Journal of Biomedical Science and Engineering
Vol.09 No.10(2016), Article ID:70771,6 pages

Automatic Detection of Airways in CT Scans of Cystic Fibrosis Patients

T. Chaudhuri*, B. Gong, S. Krueger-Ziolek, B. Schullcke, K. Moeller

Institute of Technical Medicine, Furtwangen University, Villingen-Schwenningen, Germany

Received: September 1, 2016; Accepted: September 20, 2016; Published: September 23, 2016


This paper describes a prototype of an automatic system for the detection and evaluation of airways of Cystic Fibrosis (CF) patients from Computed Tomography (CT) Scans. The aim of the study is to present a prototype of an automatic system which could serve as a decision support for radiologists. The area percentages of airway in lung regions have been calculated in CT slices to represent Bronchiectasis stages of CF patients. The proposed automatic system has been tested on a dataset comprising of four CF patients belonging to different stages of Bronchiectasis.

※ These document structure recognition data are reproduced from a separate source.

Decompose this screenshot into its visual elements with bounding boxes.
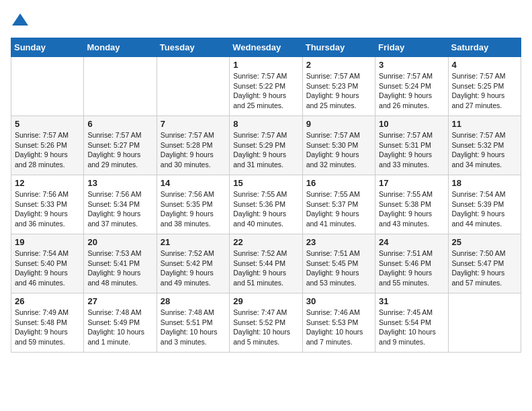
calendar-cell: 6Sunrise: 7:57 AM Sunset: 5:27 PM Daylig… (84, 116, 157, 175)
calendar-cell: 8Sunrise: 7:57 AM Sunset: 5:29 PM Daylig… (230, 116, 302, 175)
day-number: 31 (379, 296, 444, 306)
calendar-cell (84, 57, 157, 116)
day-info: Sunrise: 7:45 AM Sunset: 5:54 PM Dayligh… (379, 308, 444, 347)
calendar-cell: 31Sunrise: 7:45 AM Sunset: 5:54 PM Dayli… (375, 293, 448, 353)
day-number: 20 (87, 237, 152, 247)
day-info: Sunrise: 7:57 AM Sunset: 5:31 PM Dayligh… (379, 130, 444, 170)
calendar-cell: 29Sunrise: 7:47 AM Sunset: 5:52 PM Dayli… (230, 293, 302, 353)
day-info: Sunrise: 7:57 AM Sunset: 5:25 PM Dayligh… (452, 71, 517, 111)
day-info: Sunrise: 7:52 AM Sunset: 5:42 PM Dayligh… (161, 248, 226, 288)
logo-icon (11, 11, 30, 30)
calendar-cell: 15Sunrise: 7:55 AM Sunset: 5:36 PM Dayli… (230, 175, 302, 234)
calendar-cell: 24Sunrise: 7:51 AM Sunset: 5:46 PM Dayli… (375, 234, 448, 293)
day-info: Sunrise: 7:57 AM Sunset: 5:26 PM Dayligh… (15, 130, 80, 170)
day-number: 3 (379, 60, 444, 70)
day-info: Sunrise: 7:53 AM Sunset: 5:41 PM Dayligh… (87, 248, 152, 288)
day-info: Sunrise: 7:56 AM Sunset: 5:34 PM Dayligh… (87, 189, 152, 229)
calendar-cell: 17Sunrise: 7:55 AM Sunset: 5:38 PM Dayli… (375, 175, 448, 234)
day-info: Sunrise: 7:57 AM Sunset: 5:22 PM Dayligh… (233, 71, 298, 111)
day-info: Sunrise: 7:57 AM Sunset: 5:23 PM Dayligh… (306, 71, 371, 111)
day-number: 6 (87, 119, 152, 129)
day-info: Sunrise: 7:55 AM Sunset: 5:38 PM Dayligh… (379, 189, 444, 229)
calendar-header: SundayMondayTuesdayWednesdayThursdayFrid… (11, 38, 521, 57)
day-number: 5 (15, 119, 80, 129)
day-info: Sunrise: 7:55 AM Sunset: 5:37 PM Dayligh… (306, 189, 371, 229)
day-number: 25 (452, 237, 517, 247)
day-number: 10 (379, 119, 444, 129)
calendar-cell: 3Sunrise: 7:57 AM Sunset: 5:24 PM Daylig… (375, 57, 448, 116)
calendar-cell: 12Sunrise: 7:56 AM Sunset: 5:33 PM Dayli… (11, 175, 84, 234)
day-info: Sunrise: 7:46 AM Sunset: 5:53 PM Dayligh… (306, 308, 371, 347)
day-number: 11 (452, 119, 517, 129)
day-info: Sunrise: 7:57 AM Sunset: 5:30 PM Dayligh… (306, 130, 371, 170)
calendar-cell: 16Sunrise: 7:55 AM Sunset: 5:37 PM Dayli… (302, 175, 375, 234)
day-number: 15 (233, 178, 298, 188)
weekday-header: Saturday (448, 38, 521, 57)
calendar-cell: 28Sunrise: 7:48 AM Sunset: 5:51 PM Dayli… (157, 293, 229, 353)
day-number: 13 (87, 178, 152, 188)
day-info: Sunrise: 7:57 AM Sunset: 5:32 PM Dayligh… (452, 130, 517, 170)
calendar-week-row: 26Sunrise: 7:49 AM Sunset: 5:48 PM Dayli… (11, 293, 521, 353)
calendar-cell: 4Sunrise: 7:57 AM Sunset: 5:25 PM Daylig… (448, 57, 521, 116)
calendar-cell: 2Sunrise: 7:57 AM Sunset: 5:23 PM Daylig… (302, 57, 375, 116)
day-number: 16 (306, 178, 371, 188)
calendar-cell (11, 57, 84, 116)
day-info: Sunrise: 7:56 AM Sunset: 5:35 PM Dayligh… (161, 189, 226, 229)
day-number: 1 (233, 60, 298, 70)
svg-marker-0 (12, 13, 28, 26)
weekday-header: Thursday (302, 38, 375, 57)
calendar-cell: 9Sunrise: 7:57 AM Sunset: 5:30 PM Daylig… (302, 116, 375, 175)
day-number: 17 (379, 178, 444, 188)
calendar-cell: 22Sunrise: 7:52 AM Sunset: 5:44 PM Dayli… (230, 234, 302, 293)
day-number: 23 (306, 237, 371, 247)
calendar-cell (448, 293, 521, 353)
calendar-cell: 26Sunrise: 7:49 AM Sunset: 5:48 PM Dayli… (11, 293, 84, 353)
weekday-header: Wednesday (230, 38, 302, 57)
day-number: 30 (306, 296, 371, 306)
day-number: 27 (87, 296, 152, 306)
day-number: 9 (306, 119, 371, 129)
logo (11, 11, 32, 30)
calendar-cell: 14Sunrise: 7:56 AM Sunset: 5:35 PM Dayli… (157, 175, 229, 234)
calendar-cell: 1Sunrise: 7:57 AM Sunset: 5:22 PM Daylig… (230, 57, 302, 116)
day-number: 8 (233, 119, 298, 129)
day-number: 4 (452, 60, 517, 70)
day-info: Sunrise: 7:48 AM Sunset: 5:49 PM Dayligh… (87, 308, 152, 347)
calendar-cell: 10Sunrise: 7:57 AM Sunset: 5:31 PM Dayli… (375, 116, 448, 175)
calendar-cell: 13Sunrise: 7:56 AM Sunset: 5:34 PM Dayli… (84, 175, 157, 234)
calendar-cell: 23Sunrise: 7:51 AM Sunset: 5:45 PM Dayli… (302, 234, 375, 293)
calendar-cell: 5Sunrise: 7:57 AM Sunset: 5:26 PM Daylig… (11, 116, 84, 175)
day-number: 18 (452, 178, 517, 188)
day-info: Sunrise: 7:57 AM Sunset: 5:28 PM Dayligh… (161, 130, 226, 170)
calendar-cell: 7Sunrise: 7:57 AM Sunset: 5:28 PM Daylig… (157, 116, 229, 175)
calendar-week-row: 19Sunrise: 7:54 AM Sunset: 5:40 PM Dayli… (11, 234, 521, 293)
calendar-cell: 11Sunrise: 7:57 AM Sunset: 5:32 PM Dayli… (448, 116, 521, 175)
day-info: Sunrise: 7:50 AM Sunset: 5:47 PM Dayligh… (452, 248, 517, 288)
day-info: Sunrise: 7:49 AM Sunset: 5:48 PM Dayligh… (15, 308, 80, 347)
day-info: Sunrise: 7:52 AM Sunset: 5:44 PM Dayligh… (233, 248, 298, 288)
calendar-week-row: 12Sunrise: 7:56 AM Sunset: 5:33 PM Dayli… (11, 175, 521, 234)
calendar-table: SundayMondayTuesdayWednesdayThursdayFrid… (11, 38, 521, 353)
day-number: 7 (161, 119, 226, 129)
day-info: Sunrise: 7:54 AM Sunset: 5:40 PM Dayligh… (15, 248, 80, 288)
day-number: 2 (306, 60, 371, 70)
day-number: 12 (15, 178, 80, 188)
calendar-cell (157, 57, 229, 116)
calendar-week-row: 5Sunrise: 7:57 AM Sunset: 5:26 PM Daylig… (11, 116, 521, 175)
weekday-row: SundayMondayTuesdayWednesdayThursdayFrid… (11, 38, 521, 57)
day-number: 28 (161, 296, 226, 306)
day-number: 24 (379, 237, 444, 247)
weekday-header: Sunday (11, 38, 84, 57)
calendar-cell: 21Sunrise: 7:52 AM Sunset: 5:42 PM Dayli… (157, 234, 229, 293)
calendar-cell: 18Sunrise: 7:54 AM Sunset: 5:39 PM Dayli… (448, 175, 521, 234)
calendar-cell: 19Sunrise: 7:54 AM Sunset: 5:40 PM Dayli… (11, 234, 84, 293)
day-info: Sunrise: 7:57 AM Sunset: 5:29 PM Dayligh… (233, 130, 298, 170)
day-number: 14 (161, 178, 226, 188)
day-info: Sunrise: 7:54 AM Sunset: 5:39 PM Dayligh… (452, 189, 517, 229)
weekday-header: Monday (84, 38, 157, 57)
day-info: Sunrise: 7:51 AM Sunset: 5:46 PM Dayligh… (379, 248, 444, 288)
calendar-cell: 27Sunrise: 7:48 AM Sunset: 5:49 PM Dayli… (84, 293, 157, 353)
calendar-cell: 20Sunrise: 7:53 AM Sunset: 5:41 PM Dayli… (84, 234, 157, 293)
calendar-week-row: 1Sunrise: 7:57 AM Sunset: 5:22 PM Daylig… (11, 57, 521, 116)
day-number: 29 (233, 296, 298, 306)
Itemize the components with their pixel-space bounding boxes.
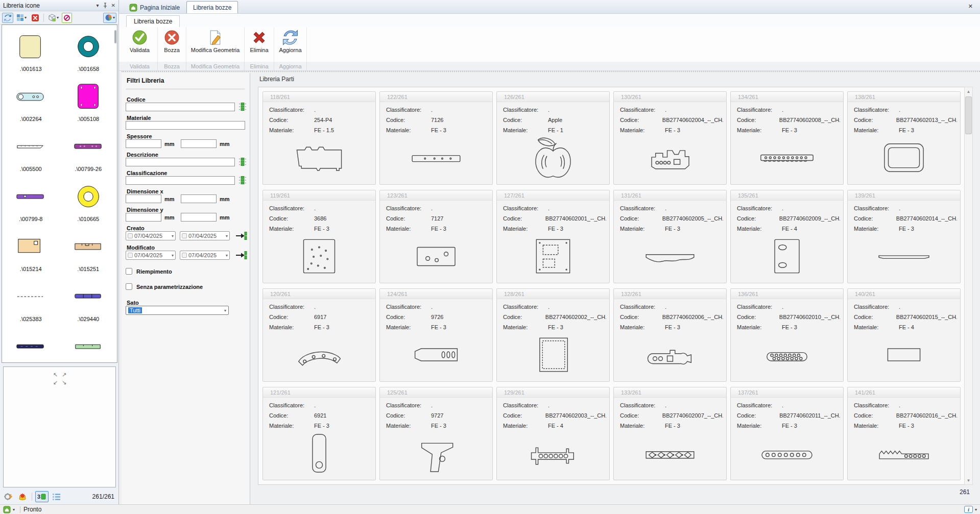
- part-card[interactable]: 123/261Classificatore:.Codice:7127Materi…: [379, 190, 493, 283]
- modificato-range-icon[interactable]: [235, 251, 247, 260]
- part-card[interactable]: 140/261Classificatore:.Codice:BB27740602…: [847, 288, 961, 382]
- export-pack-icon[interactable]: [16, 491, 29, 502]
- spessore-max-input[interactable]: [181, 139, 217, 148]
- library-icon-item[interactable]: .\002264: [2, 75, 60, 125]
- part-card[interactable]: 137/261Classificatore:.Codice:BB27740602…: [730, 387, 844, 480]
- part-card[interactable]: 141/261Classificatore:.Codice:BB27740602…: [847, 387, 961, 480]
- regenerate-icon[interactable]: [2, 491, 14, 502]
- chevron-down-icon[interactable]: ▾: [975, 507, 977, 512]
- modificato-a-datepicker[interactable]: 07/04/2025 ▾: [180, 251, 230, 260]
- spessore-min-input[interactable]: [126, 139, 161, 148]
- scroll-up-icon[interactable]: ▲: [965, 87, 972, 95]
- scrollbar-thumb[interactable]: [965, 96, 972, 134]
- date-checkbox[interactable]: [182, 233, 187, 238]
- part-card[interactable]: 125/261Classificatore:.Codice:9727Materi…: [379, 387, 493, 480]
- part-card[interactable]: 131/261Classificatore:.Codice:BB27740602…: [613, 190, 727, 283]
- tab-libreria-bozze[interactable]: Libreria bozze: [186, 1, 238, 13]
- part-card[interactable]: 133/261Classificatore:.Codice:BB27740602…: [613, 387, 727, 480]
- library-icon-item[interactable]: .\029440: [60, 275, 117, 325]
- library-icon-item[interactable]: .\00799-26: [60, 125, 117, 175]
- part-card[interactable]: 129/261Classificatore:.Codice:BB27740602…: [496, 387, 610, 480]
- render-mode-button[interactable]: ▾: [103, 13, 116, 23]
- tab-pagina-iniziale[interactable]: Pagina Iniziale: [123, 1, 186, 13]
- refresh-library-button[interactable]: [2, 13, 13, 23]
- ribbon-button-elimina[interactable]: Elimina: [245, 27, 274, 62]
- clear-filter-button[interactable]: [30, 13, 41, 23]
- part-card[interactable]: 119/261Classificatore:.Codice:3686Materi…: [262, 190, 376, 283]
- part-card[interactable]: 139/261Classificatore:.Codice:BB27740602…: [847, 190, 961, 283]
- icon-list-scrollbar[interactable]: [114, 26, 116, 362]
- scrollbar-thumb[interactable]: [114, 30, 116, 43]
- close-document-icon[interactable]: ✕: [968, 3, 973, 10]
- part-card[interactable]: 124/261Classificatore:.Codice:9726Materi…: [379, 288, 493, 382]
- ribbon-button-validata[interactable]: Validata: [122, 27, 158, 62]
- date-checkbox[interactable]: [182, 253, 187, 258]
- chevron-down-icon[interactable]: ▾: [13, 507, 15, 512]
- library-icon-item[interactable]: .\001658: [60, 25, 117, 75]
- view-3d-button[interactable]: ▾: [46, 13, 60, 23]
- library-icon-item[interactable]: .\025383: [2, 275, 60, 325]
- classificazione-list-icon[interactable]: [238, 176, 247, 185]
- library-icon-item[interactable]: .\010665: [60, 175, 117, 225]
- info-icon[interactable]: i: [964, 506, 973, 513]
- part-card[interactable]: 135/261Classificatore:.Codice:BB27740602…: [730, 190, 844, 283]
- library-icon-item[interactable]: .\029441: [2, 325, 60, 363]
- part-card[interactable]: 127/261Classificatore:.Codice:BB27740602…: [496, 190, 610, 283]
- riempimento-checkbox[interactable]: [126, 268, 132, 275]
- scroll-down-icon[interactable]: ▼: [965, 476, 972, 484]
- classificazione-input[interactable]: [126, 176, 235, 185]
- codice-list-icon[interactable]: [238, 102, 247, 111]
- codice-input[interactable]: [126, 103, 235, 111]
- parts-scrollbar[interactable]: ▲ ▼: [964, 87, 973, 485]
- part-card[interactable]: 130/261Classificatore:.Codice:BB27740602…: [613, 91, 727, 185]
- creato-a-datepicker[interactable]: 07/04/2025 ▾: [180, 231, 230, 240]
- library-icon-item[interactable]: .\015251: [60, 225, 117, 275]
- part-card[interactable]: 138/261Classificatore:.Codice:BB27740602…: [847, 91, 961, 185]
- icon-view-mode-button[interactable]: 3: [35, 491, 49, 502]
- materiale-input[interactable]: [126, 121, 245, 130]
- panel-menu-icon[interactable]: ▾: [97, 3, 99, 8]
- descrizione-list-icon[interactable]: [238, 157, 247, 166]
- white-thin-strip-icon: [15, 132, 46, 164]
- modificato-da-datepicker[interactable]: 07/04/2025 ▾: [126, 251, 176, 260]
- senza-parametrizzazione-checkbox[interactable]: [126, 283, 132, 290]
- view-thumbnails-button[interactable]: ▾: [15, 13, 28, 23]
- toggle-sync-button[interactable]: [62, 13, 72, 23]
- library-icon-item[interactable]: .\029442: [60, 325, 117, 363]
- home-icon[interactable]: [3, 506, 11, 513]
- sato-select[interactable]: Tutti ▾: [126, 306, 229, 315]
- ribbon-button-modifica-geometria[interactable]: Modifica Geometria: [186, 27, 245, 62]
- library-icon-item[interactable]: .\015214: [2, 225, 60, 275]
- date-checkbox[interactable]: [128, 253, 133, 258]
- part-card[interactable]: 132/261Classificatore:.Codice:BB27740602…: [613, 288, 727, 382]
- part-card[interactable]: 136/261Classificatore:.Codice:BB27740602…: [730, 288, 844, 382]
- part-card-number: 131/261: [614, 190, 726, 201]
- ribbon-tabrow: Libreria bozze: [119, 14, 980, 27]
- ribbon-tab-libreria-bozze[interactable]: Libreria bozze: [126, 15, 180, 27]
- part-card[interactable]: 122/261Classificatore:.Codice:7126Materi…: [379, 91, 493, 185]
- part-card[interactable]: 118/261Classificatore:.Codice:254-P4Mate…: [262, 91, 376, 185]
- part-card[interactable]: 121/261Classificatore:.Codice:6921Materi…: [262, 387, 376, 480]
- part-drawing-square-frame: [497, 329, 609, 380]
- dimensione-y-max-input[interactable]: [181, 213, 217, 222]
- creato-range-icon[interactable]: [235, 231, 247, 240]
- part-card[interactable]: 134/261Classificatore:.Codice:BB27740602…: [730, 91, 844, 185]
- part-card[interactable]: 120/261Classificatore:.Codice:6917Materi…: [262, 288, 376, 382]
- library-icon-item[interactable]: .\005108: [60, 75, 117, 125]
- dimensione-x-max-input[interactable]: [181, 194, 217, 203]
- library-icon-item[interactable]: .\001613: [2, 25, 60, 75]
- part-card[interactable]: 128/261Classificatore:.Codice:BB27740602…: [496, 288, 610, 382]
- part-card[interactable]: 126/261Classificatore:.Codice:AppleMater…: [496, 91, 610, 185]
- descrizione-input[interactable]: [126, 158, 235, 166]
- creato-da-datepicker[interactable]: 07/04/2025 ▾: [126, 231, 176, 240]
- dimensione-y-min-input[interactable]: [126, 213, 161, 222]
- close-icon[interactable]: ✕: [111, 3, 115, 8]
- list-view-mode-button[interactable]: [51, 491, 63, 502]
- pin-icon[interactable]: [103, 3, 108, 9]
- ribbon-button-aggiorna[interactable]: Aggiorna: [274, 27, 307, 62]
- dimensione-x-min-input[interactable]: [126, 194, 161, 203]
- library-icon-item[interactable]: .\005500: [2, 125, 60, 175]
- date-checkbox[interactable]: [128, 233, 133, 238]
- ribbon-button-bozza[interactable]: Bozza: [158, 27, 186, 62]
- library-icon-item[interactable]: .\00799-8: [2, 175, 60, 225]
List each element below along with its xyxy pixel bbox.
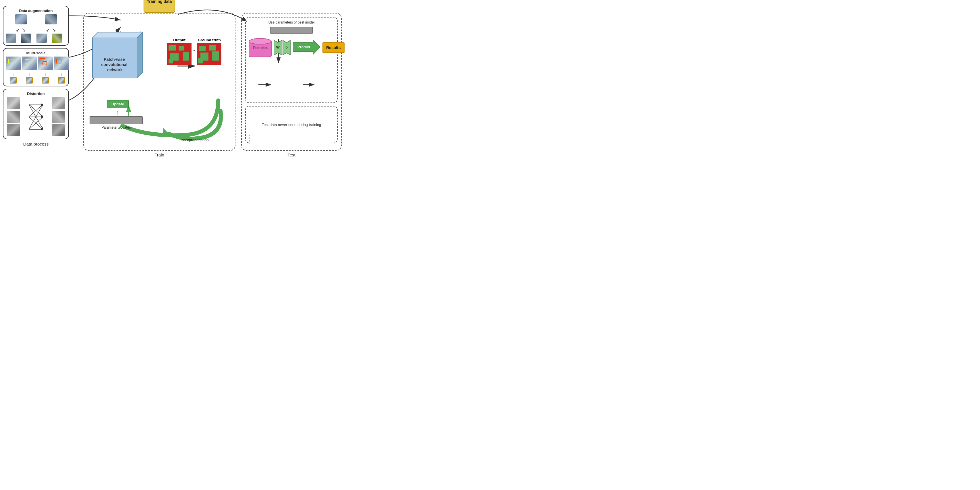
svg-rect-26: [169, 45, 176, 51]
ground-truth-image: [197, 43, 221, 65]
aug-image-5: [37, 33, 47, 43]
param-updates-container: Parameter updates: [89, 116, 143, 129]
svg-rect-29: [183, 52, 189, 60]
training-data-label: Training data: [144, 0, 175, 4]
comparison-container: Output - Ground truth: [167, 38, 230, 66]
test-cylinder-container: Test data: [249, 38, 272, 57]
backprop-container: Backpropagation: [163, 108, 226, 142]
wb-container: W b: [274, 40, 291, 55]
svg-rect-36: [198, 58, 203, 64]
output-image: [167, 43, 191, 65]
train-label: Train: [83, 153, 235, 157]
aug-image-6: [52, 33, 62, 43]
w-shape: W: [274, 40, 282, 55]
output-label: Output: [167, 38, 191, 42]
predict-label: Predict: [298, 45, 310, 49]
svg-rect-33: [209, 45, 216, 51]
param-updates-label: Parameter updates: [89, 126, 143, 129]
svg-marker-22: [92, 32, 143, 38]
predict-arrow-container: Predict: [293, 40, 320, 56]
svg-text:b: b: [285, 45, 288, 49]
dist-img-2: [7, 111, 20, 123]
predict-arrow-shape: Predict: [293, 40, 320, 54]
data-augmentation-box: Data augmentation ↙ ↘ ↙ ↘: [3, 6, 69, 46]
svg-rect-35: [212, 51, 219, 60]
best-model-bar: [270, 27, 313, 33]
test-bottom-text: Test data never seen during training: [262, 123, 321, 127]
svg-rect-27: [178, 46, 185, 51]
distortion-title: Distortion: [6, 92, 66, 96]
augmentation-title: Data augmentation: [6, 9, 66, 13]
ground-truth-label: Ground truth: [197, 38, 221, 42]
network-cube: Patch-wise convolutional network: [89, 31, 147, 80]
data-process-section: Data augmentation ↙ ↘ ↙ ↘: [3, 6, 69, 149]
dist-img-4: [52, 97, 65, 109]
param-bar: [89, 116, 143, 124]
train-section: Train Training data: [83, 6, 235, 157]
dist-img-6: [52, 124, 65, 136]
multi-scale-box: Multi-scale ↓ ↓: [3, 48, 69, 86]
update-container: Update ↑: [107, 100, 129, 116]
test-top-subsection: Use parameters of best model Test data: [245, 17, 338, 103]
aug-image-3: [6, 33, 16, 43]
test-bottom-subsection: Test data never seen during training: [245, 106, 338, 143]
data-process-label: Data process: [3, 142, 69, 146]
aug-arrow-left: ↙ ↘: [16, 27, 26, 33]
best-model-text: Use parameters of best model: [249, 21, 334, 24]
aug-image-2: [45, 14, 57, 24]
training-data-cylinder: Training data: [143, 0, 175, 13]
results-box: Results: [323, 42, 345, 53]
aug-image-4: [21, 33, 31, 43]
backprop-arrow: [163, 108, 226, 142]
update-box: Update: [107, 100, 129, 108]
svg-rect-32: [199, 46, 205, 51]
aug-image-1: [15, 14, 27, 24]
aug-arrow-right: ↙ ↘: [46, 27, 56, 33]
network-cube-container: Patch-wise convolutional network: [89, 31, 147, 81]
svg-marker-23: [137, 32, 143, 78]
test-section: Test Use parameters of best model Test d…: [241, 6, 342, 157]
test-label: Test: [241, 153, 342, 157]
diagram: Data augmentation ↙ ↘ ↙ ↘: [0, 0, 345, 172]
test-dashed-box: Use parameters of best model Test data: [241, 13, 342, 151]
update-arrow-up: ↑: [107, 109, 129, 116]
dist-img-3: [7, 124, 20, 136]
train-dashed-box: Training data Patch-wise convolutional: [83, 13, 235, 151]
dist-img-1: [7, 97, 20, 109]
svg-rect-30: [169, 59, 173, 64]
minus-sign: -: [193, 38, 195, 54]
multi-scale-title: Multi-scale: [6, 51, 66, 55]
dist-img-5: [52, 111, 65, 123]
distortion-box: Distortion: [3, 89, 69, 139]
b-shape: b: [283, 40, 291, 55]
svg-text:W: W: [276, 45, 280, 49]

Cystic Fibrosis, Computed Tomography, Lung Segmentation, 2D Airway Segmentation

1. Introduction

Cystic Fibrosis (CF) is a chronic disease that mainly affects the respiratory and the digestive system. Its pathology in lungs tends to increase in severity over time [1]. Computed Tomography (CT) Scans have shown to be an excellent tool for assessing different stages of the CF lung pathologies. They can be used in conjunction with standard lung function tests that provide functional information corresponding to the morphological information obtained from CT Scans. Quantifying CF features manually is time consuming and requires operation by trained individuals [2]. In addition, the evaluations of the pathological stages often show a considerable variance among different individuals. Hence, an automated pathological feature detection of CF-CT Scans is desired as a decision support tool for doctors [2]. In this paper, we focus on developing an automatic scheme to detect and evaluate Bronchiectasis in CF patients belonging to different stages of the disease.

2. Methods

Given chest CT slices of a CF patient, the proposed airway automatic detection methods consist of several sequential steps: preprocessing and lung segmentation as well as airway detection and their evaluation.

Grayscale reconstruction and the intensity thresholding techniques have been combined to boost the performance of airway detection in CT slice images of pathological lungs. This prototype scheme has been implemented with MATLAB R2015b.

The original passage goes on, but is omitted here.